Avoid this scenario by adding kvm_put_kvm_async which will perform the
kvm_destroy_vm asynchronously if the refcount reaches 0.

Fixes: 421cfe6596f6 ("vfio: remove VFIO_GROUP_NOTIFY_SET_KVM")
Reported-by: Alex Williamson <alex.williamson@redhat.com>
Signed-off-by: Matthew Rosato <mjrosato@linux.ibm.com>
---
 drivers/gpu/drm/i915/gvt/kvmgt.c  |  6 +++++-
 drivers/s390/crypto/vfio_ap_ops.c |  7 ++++++-
 include/linux/kvm_host.h          |  3 +++
 virt/kvm/kvm_main.c               | 22 ++++++++++++++++++++++
 4 files changed, 36 insertions(+), 2 deletions(-)
  

Comments

Jason Gunthorpe Jan. 9, 2023, 8:13 p.m.

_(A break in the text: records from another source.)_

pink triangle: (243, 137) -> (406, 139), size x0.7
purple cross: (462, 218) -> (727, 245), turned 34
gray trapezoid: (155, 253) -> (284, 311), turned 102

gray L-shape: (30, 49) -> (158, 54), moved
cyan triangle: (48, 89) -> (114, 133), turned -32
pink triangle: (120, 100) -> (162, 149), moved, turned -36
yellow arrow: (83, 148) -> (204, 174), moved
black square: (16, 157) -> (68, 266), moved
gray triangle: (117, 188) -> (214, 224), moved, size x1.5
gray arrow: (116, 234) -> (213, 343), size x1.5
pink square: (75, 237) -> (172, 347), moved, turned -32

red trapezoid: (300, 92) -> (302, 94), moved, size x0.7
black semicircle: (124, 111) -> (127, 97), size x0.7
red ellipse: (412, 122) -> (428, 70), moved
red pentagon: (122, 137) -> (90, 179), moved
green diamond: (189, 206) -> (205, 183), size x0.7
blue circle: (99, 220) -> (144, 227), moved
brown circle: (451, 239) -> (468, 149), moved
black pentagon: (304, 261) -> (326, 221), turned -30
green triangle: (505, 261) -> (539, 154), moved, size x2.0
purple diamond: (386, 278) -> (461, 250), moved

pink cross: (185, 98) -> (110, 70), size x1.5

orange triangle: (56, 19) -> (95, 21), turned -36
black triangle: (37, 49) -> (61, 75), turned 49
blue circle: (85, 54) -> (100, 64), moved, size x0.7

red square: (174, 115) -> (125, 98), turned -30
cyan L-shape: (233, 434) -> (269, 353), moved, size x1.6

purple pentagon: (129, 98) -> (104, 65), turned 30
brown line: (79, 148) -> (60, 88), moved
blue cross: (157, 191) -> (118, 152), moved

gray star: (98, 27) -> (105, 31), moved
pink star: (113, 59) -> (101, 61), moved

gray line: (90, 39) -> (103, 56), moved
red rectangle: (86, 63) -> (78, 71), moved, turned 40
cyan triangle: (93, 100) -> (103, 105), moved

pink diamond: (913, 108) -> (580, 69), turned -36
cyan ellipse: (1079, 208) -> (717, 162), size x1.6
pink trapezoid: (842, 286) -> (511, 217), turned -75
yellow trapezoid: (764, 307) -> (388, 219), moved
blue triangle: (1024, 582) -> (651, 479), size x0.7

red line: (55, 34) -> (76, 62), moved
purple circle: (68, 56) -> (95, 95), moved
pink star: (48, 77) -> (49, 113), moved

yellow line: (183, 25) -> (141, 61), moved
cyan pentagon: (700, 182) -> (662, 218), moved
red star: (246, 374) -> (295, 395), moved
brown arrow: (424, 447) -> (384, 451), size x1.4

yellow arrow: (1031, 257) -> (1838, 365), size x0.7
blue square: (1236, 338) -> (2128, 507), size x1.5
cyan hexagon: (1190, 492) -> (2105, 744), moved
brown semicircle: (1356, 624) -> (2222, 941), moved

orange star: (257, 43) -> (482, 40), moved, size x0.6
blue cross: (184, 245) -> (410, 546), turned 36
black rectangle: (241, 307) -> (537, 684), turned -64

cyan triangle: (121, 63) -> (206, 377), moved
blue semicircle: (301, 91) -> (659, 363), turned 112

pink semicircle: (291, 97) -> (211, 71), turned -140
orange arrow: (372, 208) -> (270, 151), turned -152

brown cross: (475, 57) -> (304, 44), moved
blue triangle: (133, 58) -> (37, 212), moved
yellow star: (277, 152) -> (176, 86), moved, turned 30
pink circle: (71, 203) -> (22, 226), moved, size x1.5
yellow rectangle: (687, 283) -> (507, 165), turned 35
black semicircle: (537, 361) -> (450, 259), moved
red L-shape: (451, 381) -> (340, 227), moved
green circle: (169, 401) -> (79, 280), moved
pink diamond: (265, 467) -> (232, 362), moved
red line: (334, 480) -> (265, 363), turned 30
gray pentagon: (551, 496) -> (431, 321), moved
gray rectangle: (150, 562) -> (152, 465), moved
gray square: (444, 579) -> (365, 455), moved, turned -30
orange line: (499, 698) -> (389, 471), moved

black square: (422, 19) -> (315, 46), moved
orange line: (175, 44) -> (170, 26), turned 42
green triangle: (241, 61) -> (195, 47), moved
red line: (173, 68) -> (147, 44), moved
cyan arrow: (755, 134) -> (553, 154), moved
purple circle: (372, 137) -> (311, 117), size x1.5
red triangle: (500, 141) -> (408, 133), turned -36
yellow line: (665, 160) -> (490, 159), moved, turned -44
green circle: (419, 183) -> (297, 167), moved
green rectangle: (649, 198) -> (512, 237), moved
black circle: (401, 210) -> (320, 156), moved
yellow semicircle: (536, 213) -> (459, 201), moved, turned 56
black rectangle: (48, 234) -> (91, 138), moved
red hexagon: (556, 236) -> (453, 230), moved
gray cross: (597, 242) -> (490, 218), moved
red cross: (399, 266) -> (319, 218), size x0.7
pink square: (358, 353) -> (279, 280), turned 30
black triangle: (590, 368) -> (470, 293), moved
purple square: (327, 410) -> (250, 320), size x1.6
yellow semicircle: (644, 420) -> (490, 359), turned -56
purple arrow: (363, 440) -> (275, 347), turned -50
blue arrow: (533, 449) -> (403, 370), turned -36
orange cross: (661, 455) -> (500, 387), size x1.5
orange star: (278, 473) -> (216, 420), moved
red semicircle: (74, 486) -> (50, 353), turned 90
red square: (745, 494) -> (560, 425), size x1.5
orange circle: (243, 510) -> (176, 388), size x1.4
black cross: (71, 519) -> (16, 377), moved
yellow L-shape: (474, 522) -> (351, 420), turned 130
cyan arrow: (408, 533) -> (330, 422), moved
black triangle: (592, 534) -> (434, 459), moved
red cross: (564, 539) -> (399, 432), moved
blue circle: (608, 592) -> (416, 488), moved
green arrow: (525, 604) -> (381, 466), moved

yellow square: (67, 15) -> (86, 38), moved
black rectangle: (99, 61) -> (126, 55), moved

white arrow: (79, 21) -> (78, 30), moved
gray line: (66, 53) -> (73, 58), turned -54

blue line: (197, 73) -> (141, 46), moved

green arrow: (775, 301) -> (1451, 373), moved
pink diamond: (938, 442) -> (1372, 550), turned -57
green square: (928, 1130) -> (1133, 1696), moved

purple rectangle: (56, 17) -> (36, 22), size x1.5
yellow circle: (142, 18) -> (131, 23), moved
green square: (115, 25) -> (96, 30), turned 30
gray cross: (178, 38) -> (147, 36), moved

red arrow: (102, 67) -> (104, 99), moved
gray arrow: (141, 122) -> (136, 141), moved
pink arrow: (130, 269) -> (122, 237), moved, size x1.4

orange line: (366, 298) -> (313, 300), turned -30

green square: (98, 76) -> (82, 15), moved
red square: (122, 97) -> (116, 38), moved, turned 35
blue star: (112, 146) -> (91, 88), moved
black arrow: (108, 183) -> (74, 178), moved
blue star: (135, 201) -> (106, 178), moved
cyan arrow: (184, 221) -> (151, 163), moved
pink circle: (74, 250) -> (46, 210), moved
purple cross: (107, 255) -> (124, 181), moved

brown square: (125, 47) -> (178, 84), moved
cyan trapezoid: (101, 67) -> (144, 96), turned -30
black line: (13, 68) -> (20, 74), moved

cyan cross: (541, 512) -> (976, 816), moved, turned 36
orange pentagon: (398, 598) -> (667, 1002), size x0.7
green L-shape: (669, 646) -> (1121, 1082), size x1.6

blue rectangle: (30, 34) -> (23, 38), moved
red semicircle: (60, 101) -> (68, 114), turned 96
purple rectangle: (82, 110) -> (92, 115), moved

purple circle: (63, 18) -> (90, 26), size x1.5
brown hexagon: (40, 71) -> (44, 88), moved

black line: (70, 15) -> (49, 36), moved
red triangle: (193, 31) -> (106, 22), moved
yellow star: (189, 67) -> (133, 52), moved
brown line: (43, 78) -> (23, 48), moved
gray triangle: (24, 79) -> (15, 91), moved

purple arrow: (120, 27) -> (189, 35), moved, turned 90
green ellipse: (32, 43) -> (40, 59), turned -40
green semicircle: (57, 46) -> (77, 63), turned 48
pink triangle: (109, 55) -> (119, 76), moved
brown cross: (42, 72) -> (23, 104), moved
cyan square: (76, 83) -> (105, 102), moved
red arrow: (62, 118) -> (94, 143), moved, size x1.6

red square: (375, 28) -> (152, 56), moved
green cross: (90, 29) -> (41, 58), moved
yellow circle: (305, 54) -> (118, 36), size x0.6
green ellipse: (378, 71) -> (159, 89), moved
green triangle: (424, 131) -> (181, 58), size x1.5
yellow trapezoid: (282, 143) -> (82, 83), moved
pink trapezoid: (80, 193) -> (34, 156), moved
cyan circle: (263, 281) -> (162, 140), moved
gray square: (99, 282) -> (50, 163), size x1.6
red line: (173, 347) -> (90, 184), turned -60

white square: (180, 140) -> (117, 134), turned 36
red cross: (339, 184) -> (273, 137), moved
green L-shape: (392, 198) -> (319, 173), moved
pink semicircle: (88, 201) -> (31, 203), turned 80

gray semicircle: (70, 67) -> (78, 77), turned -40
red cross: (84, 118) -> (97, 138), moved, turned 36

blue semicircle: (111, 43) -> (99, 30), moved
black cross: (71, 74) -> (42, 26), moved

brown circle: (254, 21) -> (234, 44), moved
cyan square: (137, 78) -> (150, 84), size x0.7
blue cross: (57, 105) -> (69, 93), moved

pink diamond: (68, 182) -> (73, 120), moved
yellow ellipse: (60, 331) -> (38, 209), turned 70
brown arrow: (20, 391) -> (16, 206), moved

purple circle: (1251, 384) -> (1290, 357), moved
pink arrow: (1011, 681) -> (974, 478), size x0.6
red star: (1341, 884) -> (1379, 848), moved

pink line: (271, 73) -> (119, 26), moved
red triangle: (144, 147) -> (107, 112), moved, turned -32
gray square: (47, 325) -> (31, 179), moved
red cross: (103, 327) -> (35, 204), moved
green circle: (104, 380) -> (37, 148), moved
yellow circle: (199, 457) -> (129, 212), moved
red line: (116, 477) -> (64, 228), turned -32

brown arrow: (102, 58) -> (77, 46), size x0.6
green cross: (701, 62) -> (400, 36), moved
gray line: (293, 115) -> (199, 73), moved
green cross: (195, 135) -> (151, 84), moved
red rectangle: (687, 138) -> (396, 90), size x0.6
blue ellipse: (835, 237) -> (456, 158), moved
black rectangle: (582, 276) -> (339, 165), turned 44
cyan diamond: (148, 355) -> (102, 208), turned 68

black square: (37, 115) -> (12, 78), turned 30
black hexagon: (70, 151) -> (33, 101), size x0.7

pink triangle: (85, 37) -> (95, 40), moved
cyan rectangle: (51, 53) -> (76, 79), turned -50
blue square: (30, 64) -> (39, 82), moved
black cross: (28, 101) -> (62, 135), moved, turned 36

UTC | #1
On Mon, Jan 09, 2023 at 03:10:36PM -0500, Matthew Rosato wrote:
> Currently it is possible that the final put of a KVM reference comes from
> vfio during its device close operation.  This occurs while the vfio group
> lock is held; however, if the vfio device is still in the kvm device list,
> then the following call chain could result in a deadlock:
> 
> kvm_put_kvm
>  -> kvm_destroy_vm
>   -> kvm_destroy_devices
>    -> kvm_vfio_destroy
>     -> kvm_vfio_file_set_kvm
>      -> vfio_file_set_kvm
>       -> group->group_lock/group_rwsem
> 
> Avoid this scenario by adding kvm_put_kvm_async which will perform the
> kvm_destroy_vm asynchronously if the refcount reaches 0.
> 
> Fixes: 421cfe6596f6 ("vfio: remove VFIO_GROUP_NOTIFY_SET_KVM")
> Reported-by: Alex Williamson <alex.williamson@redhat.com>
> Signed-off-by: Matthew Rosato <mjrosato@linux.ibm.com>
> ---
>  drivers/gpu/drm/i915/gvt/kvmgt.c  |  6 +++++-
>  drivers/s390/crypto/vfio_ap_ops.c |  7 ++++++-
>  include/linux/kvm_host.h          |  3 +++
>  virt/kvm/kvm_main.c               | 22 ++++++++++++++++++++++
>  4 files changed, 36 insertions(+), 2 deletions(-)

Why two patches?

It looks OK to me

Reviewed-by: Jason Gunthorpe <jgg@nvidia.com>

Jason
  
Matthew Rosato Jan. 9, 2023, 8:24 p.m. UTC | #2
On 1/9/23 3:13 PM, Jason Gunthorpe wrote:
> On Mon, Jan 09, 2023 at 03:10:36PM -0500, Matthew Rosato wrote:
>> Currently it is possible that the final put of a KVM reference comes from
>> vfio during its device close operation.  This occurs while the vfio group
>> lock is held; however, if the vfio device is still in the kvm device list,
>> then the following call chain could result in a deadlock:
>>
>> kvm_put_kvm
>>  -> kvm_destroy_vm
>>   -> kvm_destroy_devices
>>    -> kvm_vfio_destroy
>>     -> kvm_vfio_file_set_kvm
>>      -> vfio_file_set_kvm
>>       -> group->group_lock/group_rwsem
>>
>> Avoid this scenario by adding kvm_put_kvm_async which will perform the
>> kvm_destroy_vm asynchronously if the refcount reaches 0.
>>
>> Fixes: 421cfe6596f6 ("vfio: remove VFIO_GROUP_NOTIFY_SET_KVM")
>> Reported-by: Alex Williamson <alex.williamson@redhat.com>
>> Signed-off-by: Matthew Rosato <mjrosato@linux.ibm.com>
>> ---
>>  drivers/gpu/drm/i915/gvt/kvmgt.c  |  6 +++++-
>>  drivers/s390/crypto/vfio_ap_ops.c |  7 ++++++-
>>  include/linux/kvm_host.h          |  3 +++
>>  virt/kvm/kvm_main.c               | 22 ++++++++++++++++++++++
>>  4 files changed, 36 insertions(+), 2 deletions(-)
> 
> Why two patches?
> 
> It looks OK to me

Mentioned in the cover, the fixes: tag is different on the 2nd patch as the s390 PCI passthrough kvm_puts were added later soemtime after 421cfe6596f6 ("vfio: remove VFIO_GROUP_NOTIFY_SET_KVM").  The blamed commit for those changes also landed in a different release (6.0 vs 5.19).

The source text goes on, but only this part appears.